How customers achieve a positive experience in complex Armis projects

Why the project manager’s expertise and collaboration with specialists are critical
The implementation of Armis is rarely a plug-and-play exercise. It typically involves complex environments with a mix of IT, OT, IoT, and often legacy systems, spread across multiple teams and responsibilities. Yet, customers can still experience a highly positive outcome—provided the project is approached in the right way.
Complexity requires strong orchestration
Armis delivers powerful insights into assets, risks, and network behavior. However, this value only materializes when the implementation is structured and goal-driven. Without clear scope, priorities, and decision-making, such projects can easily drift into endless technical discussions or over-optimization.
This is where the project manager plays a crucial role:
not as a technical implementer, but as the orchestrator of the entire initiative.
The project manager as an accelerator
An experienced project manager ensures:
- Clear objectives: why is Armis being implemented—compliance, risk reduction, OT visibility, incident response?
- Strict scope control: defining what belongs in phase one and what deliberately does not.
- Expectation management: aligning IT, OT, security teams, management, and vendors.
- Decisive governance: driving decisions based on expert input.
This level of drive and structure makes the difference between a tool that runs and a solution that delivers measurable value.
Collaboration with experts is essential
Armis touches multiple domains at once: networking, security, OT, architecture, and governance. Successful implementations therefore rely on close collaboration with subject-matter experts:
- Security specialists who define risks and use cases
- Network and OT experts who provide context on assets and traffic
- Compliance and governance profiles who translate insights into policy and reporting
The project manager connects these profiles, translates technical input into actionable decisions, and keeps momentum high.

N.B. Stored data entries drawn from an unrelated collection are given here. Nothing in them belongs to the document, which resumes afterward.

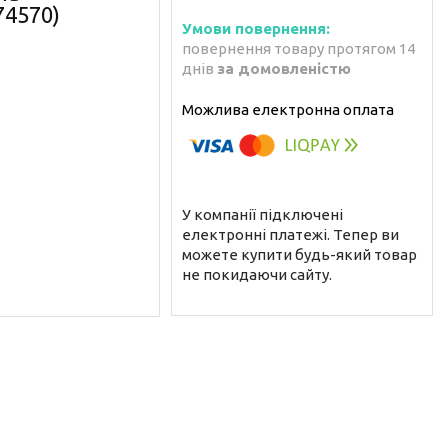
74570)
повернення товару протягом 14
днів
за домовленістю
У компанії підключені
електронні платежі. Тепер ви
можете купити будь-який товар
не покидаючи сайту.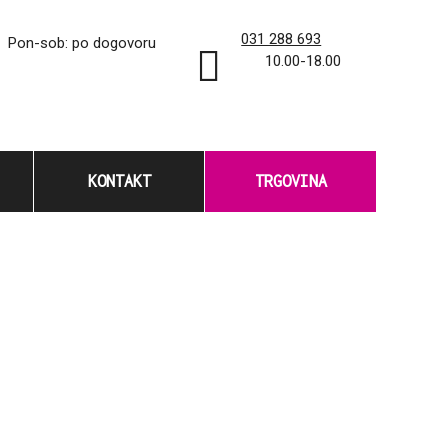
031 288 693
Pon-sob: po dogovoru
10.00-18.00
KONTAKT
TRGOVINA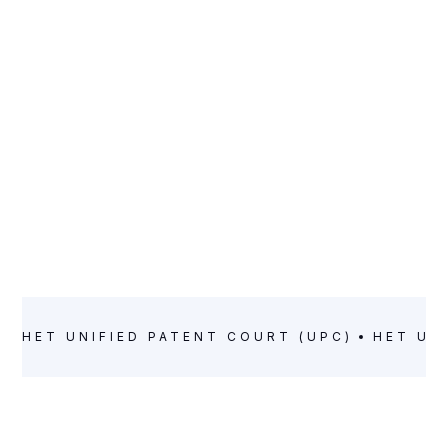
HET UNIFIED PATENT COURT (UPC)
HET UN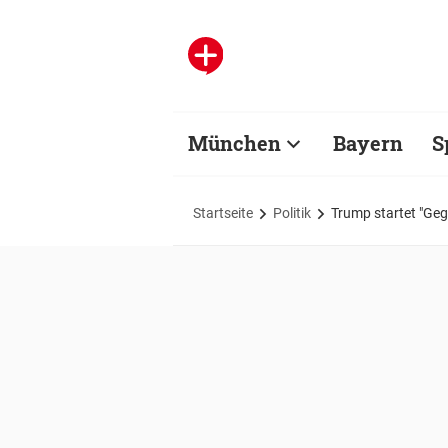
München
Bayern
S
Startseite
Politik
Trump startet "Ge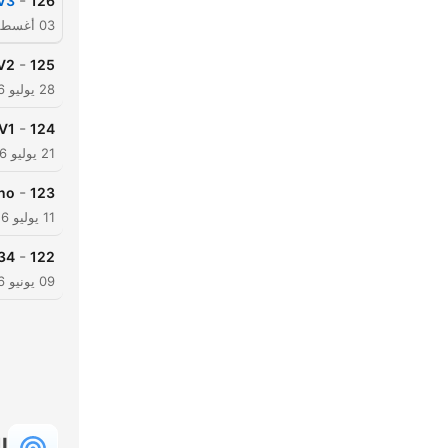
-
V3
126
03 أغسطس 2026
-
V2
125
28 يوليو 2026
-
V1
124
21 يوليو 2026
-
ano
123
11 يوليو 2026
-
34
122
09 يونيو 2026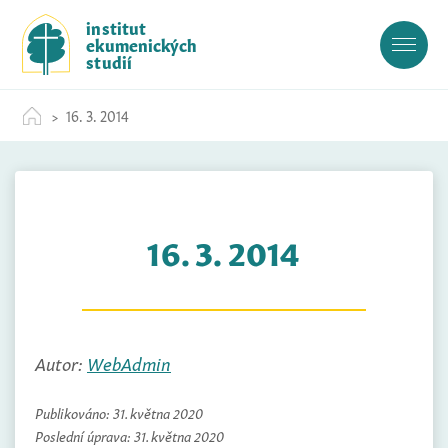
S
institut
k
ekumenických
i
studií
p
t
16. 3. 2014
o
c
o
n
t
16. 3. 2014
e
n
t
Autor:
WebAdmin
Publikováno:
31. května 2020
Poslední úprava:
31. května 2020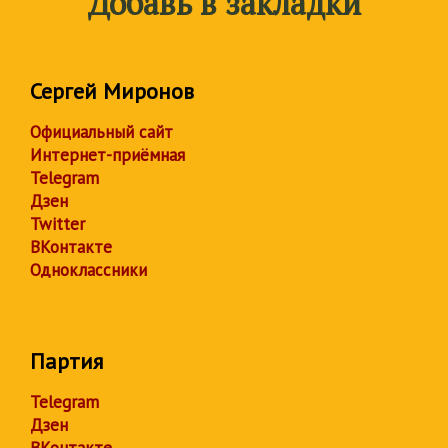
Добавь в закладки
Сергей Миронов
Официальный сайт
Интернет-приёмная
Telegram
Дзен
Twitter
ВКонтакте
Одноклассники
Партия
Telegram
Дзен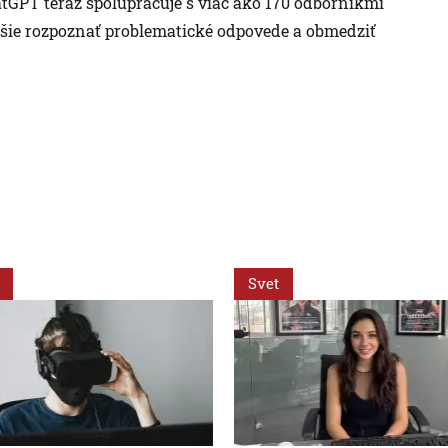
tGPT teraz spolupracuje s viac ako 170 odborníkmi
jšie rozpoznať problematické odpovede a obmedziť
Svet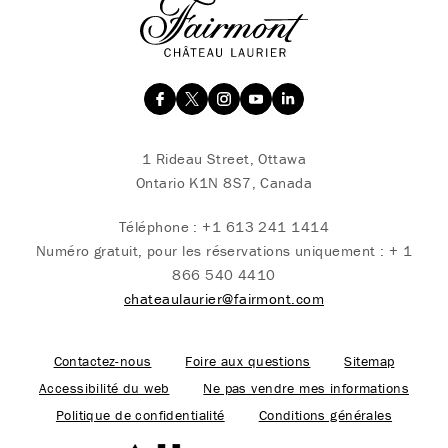
1 Rideau Street, Ottawa
Ontario K1N 8S7, Canada
Téléphone :
+1 613 241 1414
Numéro gratuit, pour les réservations uniquement :
+ 1
866 540 4410
chateaulaurier@fairmont.com
Contactez-nous
Foire aux questions
Sitemap
Accessibilité du web
Ne pas vendre mes informations
Politique de confidentialité
Conditions générales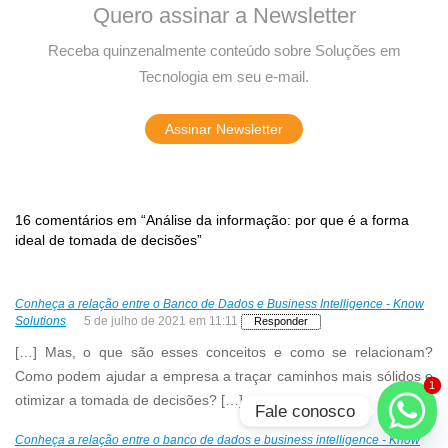
Quero assinar a Newsletter
Receba quinzenalmente conteúdo sobre Soluções em
Tecnologia em seu e-mail.
Assinar Newsletter
16 comentários em “Análise da informação: por que é a forma
ideal de tomada de decisões”
Conheça a relação entre o Banco de Dados e Business Intelligence - Know
Solutions
5 de julho de 2021 em 11:11
Responder
[…] Mas, o que são esses conceitos e como se relacionam?
Como podem ajudar a empresa a traçar caminhos mais sólidos e
1
otimizar a tomada de decisões? […]
Fale conosco
Conheça a relação entre o banco de dados e business intelligence - Know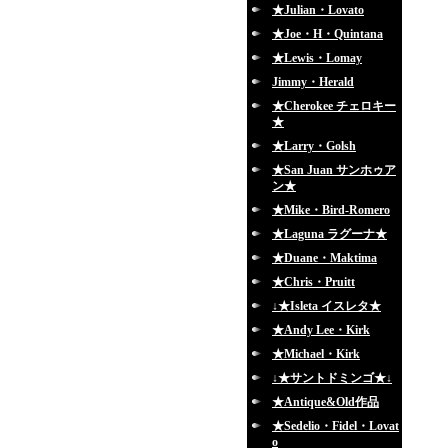
★Julian・Lovato
★Joe・H・Quintana
★Lewis・Lomay
Jimmy・Herald
★Cherokee チェロキー
★
★Larry・Golsh
★San Juan サンホゥア
ン★
★Mike・Bird-Romero
★Laguna ラグーナ★
★Duane・Maktima
★Chris・Pruitt
↓★Isleta イスレタ★
★Andy Lee・Kirk
★Michael・Kirk
↓★サントドミンゴ★↓
★Antique&Old作品
★Sedelio・Fidel・Lovat
o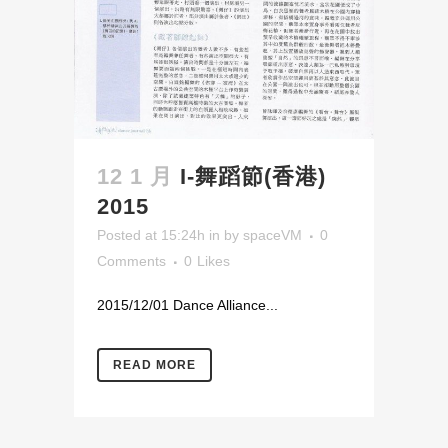
12 1 月
I-舞蹈節(香港)
2015
Posted at 15:24h
in
by
spaceVM
0
Comments
0
Likes
2015/12/01 Dance Alliance...
READ MORE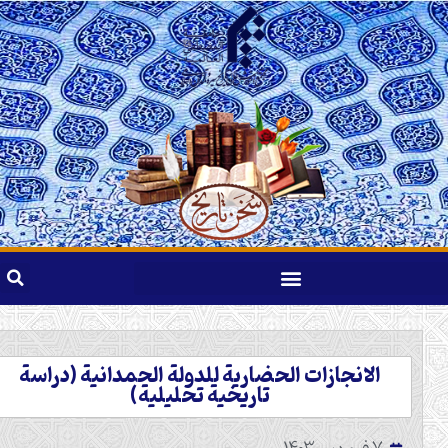
الانجازات الحضارية للدولة الحمدانية (دراسة
تاريخية تحليلية)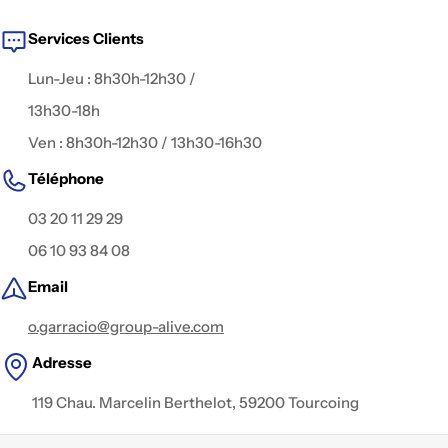
fiction, captation live, publicité, interview, clip
, ou contenu
digital.
Services Clients
Lun-Jeu : 8h30h-12h30 /
13h30-18h
Ven : 8h30h-12h30 / 13h30-16h30
Téléphone
03 20 11 29 29
06 10 93 84 08
Email
o.garracio@group-alive.com
Adresse
119 Chau. Marcelin Berthelot, 59200 Tourcoing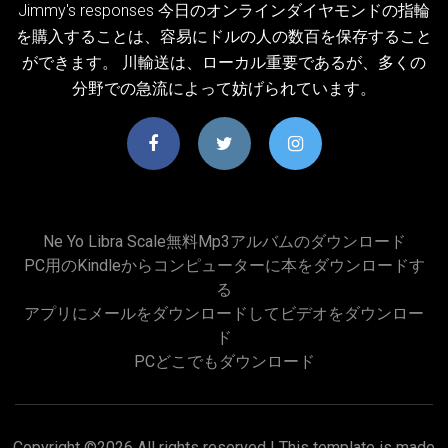
Jimmy's responses 今日のオンラインダイヤモンドの指輪
を購入することは、容易にドルの人の数百を保存すること
ができます。 川輸送は、ローカル重要であるが、多くの
分野での急流によって妨げられています。
Ne Yo Libra Scale無料mp3アルバムのダウンロード
PC用のKindleからコンピューターに本をダウンロードす
る
アプリにメールをダウンロードしてビデオをダウンロー
ド
PCどこでもダウンロード
Copyright ©
2026 All rights reserved | This template is made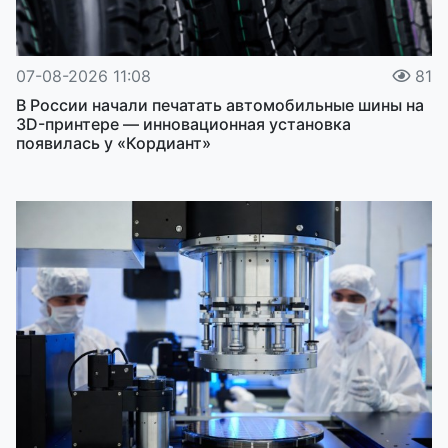
07-08-2026 11:08
81
В России начали печатать автомобильные шины на
3D-принтере — инновационная установка
появилась у «Кордиант»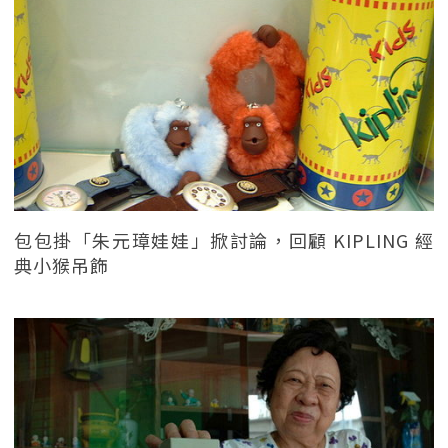
包包掛「朱元璋娃娃」掀討論，回顧 KIPLING 經
典小猴吊飾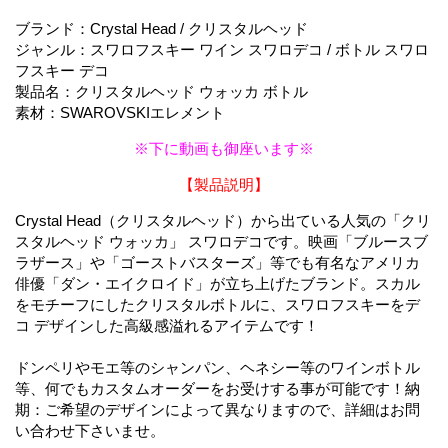
ブランド：Crystal Head / クリスタルヘッド
ジャンル：スワロフスキー ワイン スワロデコ / ボトル スワロ
フスキー デコ
製品名：クリスタルヘッド ウォッカ ボトル
素材：SWAROVSKIエレメント
※下に動画も御座います※
【製品説明】
Crystal Head（クリスタルヘッド）から出ている人気の「クリ
スタルヘッド ウォッカ」 スワロデコです。映画「ブルースブ
ラザース」や「ゴーストバスターズ」等でも有名なアメリカ
俳優「ダン・エイクロイド」が立ち上げたブランド。スカル
をモチーフにしたクリスタルボトルに、スワロフスキーをデ
コ デザインした高級感溢れるアイテムです！
ドンペリやモエ等のシャンパン、ヘネシー等のワインボトル
等、何でもカスタムオーダーをお受けする事が可能です！納
期：ご希望のデザインによって異なりますので、詳細はお問
い合わせ下さいませ。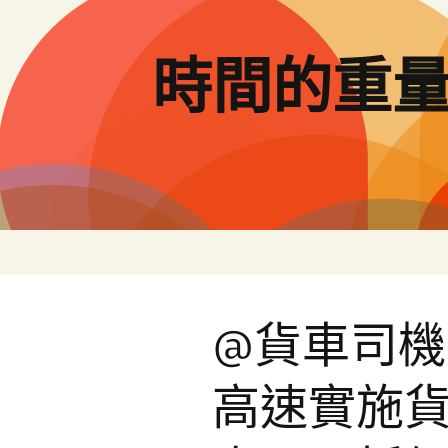
跳
至
主
時間的重
要
內
容
@貨車司機
高速實施貨車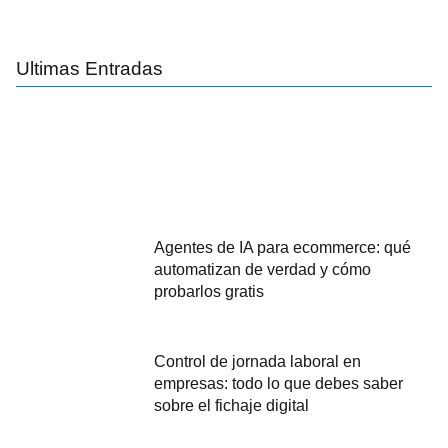
Ultimas Entradas
Agentes de IA para ecommerce: qué
automatizan de verdad y cómo
probarlos gratis
Control de jornada laboral en
empresas: todo lo que debes saber
sobre el fichaje digital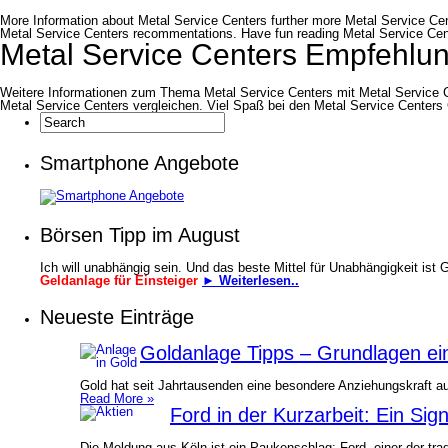
More Information about Metal Service Centers further more Metal Service Ce
Metal Service Centers recommentations. Have fun reading Metal Service Cen
Metal Service Centers Empfehlu
Weitere Informationen zum Thema Metal Service Centers mit Metal Service 
Metal Service Centers vergleichen. Viel Spaß bei den Metal Service Centers
Smartphone Angebote
Börsen Tipp im August
Ich will unabhängig sein. Und das beste Mittel für Unabhängigkeit ist 
Geldanlage für Einsteiger
► Weiterlesen..
Neueste Einträge
Goldanlage Tipps – Grundlagen ein
Gold hat seit Jahrtausenden eine besondere Anziehungskraft au
Read More »
Ford in der Kurzarbeit: Ein Sig
Die Meldung aus Köln ist ein Paukenschlag: Ford, einer der tra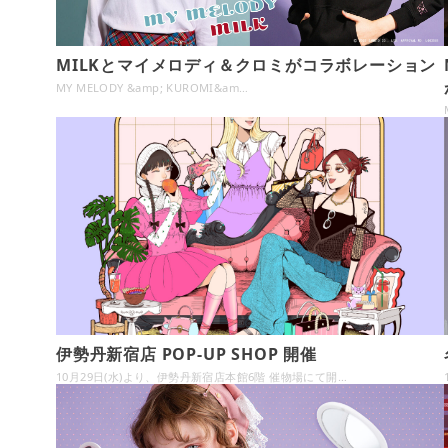
MILKとマイメロディ＆クロミがコラボレーション
MY MELODY &amp; KUROMI&am…
伊勢丹新宿店 POP-UP SHOP 開催
10月29日(水)より、伊勢丹新宿店本館6階 催物場にて開…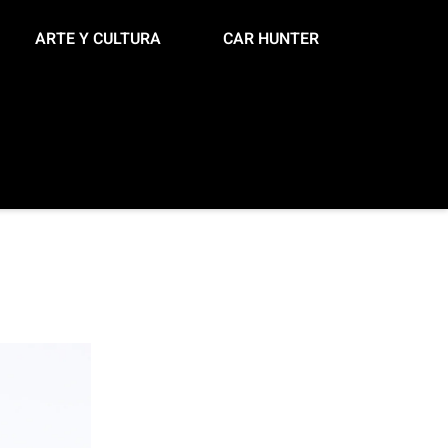
ARTE Y CULTURA
CAR HUNTER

What does the customer experience?
For the customer, this approach results in:
- Less noise and frustration during the project
- Faster visibility into tangible results
- Greater confidence in both the solution and the delivery team
- A sense of control, even in highly complex environments
In short: a positive project experience, despite the underlying complexity.
Conclusion
Implementing Armis is not just a technical exercise—it is a change project. Success depends on strong project leadership, effective collaboration, and decisive execution. When a project manager actively fulfills this role and works closely with the right experts, complexity becomes manageable and technology turns into lasting business value.